The mention of ‘home life’ brings me to another thing - Philippa and I have discussed moving in together. We’re not looking at the property pages, or saving for a deposit or any of that malarkey, we’ve just agreed that it’s bound to happen eventually, and we’re both happy with the concept of it happening sooner rather than later. So that’s that done.
I’m going to buy a car. The new supermarket is slightly further away than the old one, and not on a direct bus route, so having my own transport will help. It’ll also give me freedom and a new toy, and I should be able to afford one now, so I’ll soon be “Rory Chesworth - Car Owner” for the first time ever.

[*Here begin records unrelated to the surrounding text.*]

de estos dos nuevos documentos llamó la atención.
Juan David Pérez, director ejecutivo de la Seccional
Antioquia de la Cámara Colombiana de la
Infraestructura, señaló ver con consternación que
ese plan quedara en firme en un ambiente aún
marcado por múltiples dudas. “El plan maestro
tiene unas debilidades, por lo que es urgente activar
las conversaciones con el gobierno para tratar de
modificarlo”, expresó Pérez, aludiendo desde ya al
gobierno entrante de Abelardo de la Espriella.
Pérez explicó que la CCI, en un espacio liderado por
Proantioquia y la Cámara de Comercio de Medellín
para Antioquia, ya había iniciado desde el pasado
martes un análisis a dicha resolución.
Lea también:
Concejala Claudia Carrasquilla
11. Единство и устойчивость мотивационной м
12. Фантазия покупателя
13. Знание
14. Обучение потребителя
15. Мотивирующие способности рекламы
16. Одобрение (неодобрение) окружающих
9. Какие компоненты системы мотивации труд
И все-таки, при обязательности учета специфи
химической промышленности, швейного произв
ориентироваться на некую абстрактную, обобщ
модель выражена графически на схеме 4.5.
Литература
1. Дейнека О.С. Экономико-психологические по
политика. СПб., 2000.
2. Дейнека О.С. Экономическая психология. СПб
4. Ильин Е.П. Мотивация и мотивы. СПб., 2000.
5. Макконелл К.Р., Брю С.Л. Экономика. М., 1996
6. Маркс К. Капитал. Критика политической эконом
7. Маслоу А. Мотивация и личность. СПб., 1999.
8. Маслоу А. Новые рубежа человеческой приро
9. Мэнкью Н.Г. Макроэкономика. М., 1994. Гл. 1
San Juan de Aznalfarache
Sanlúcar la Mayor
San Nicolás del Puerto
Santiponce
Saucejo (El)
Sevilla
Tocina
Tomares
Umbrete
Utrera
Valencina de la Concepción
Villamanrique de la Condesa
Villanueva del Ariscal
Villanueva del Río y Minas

Norwich City, our local team, have won promotion to the Premier League. They say this is a big thing, but I wouldn’t know as I follow football about as readily as I’d follow a bus full of racists. Most of Ted’s family are Norwich fans, though, so there’s bound to be a big party soon to celebrate the promotion, and that can only be a good thing.
So to sum up - the nights are lighter, I have a job, both my sisters are happy, and I am more in love than I would have believed is possible.
Life, my friends, is as good as it has ever been.
And that’s 500 words, and that’s 500 blogs.
RC 6-5-11
Monday, 2 May 2011
Fashion non-sense
What IS Rachel Riley wearing on Countdown today?
She looks like one of those dolls old people have in their bathrooms to hide toilet rolls.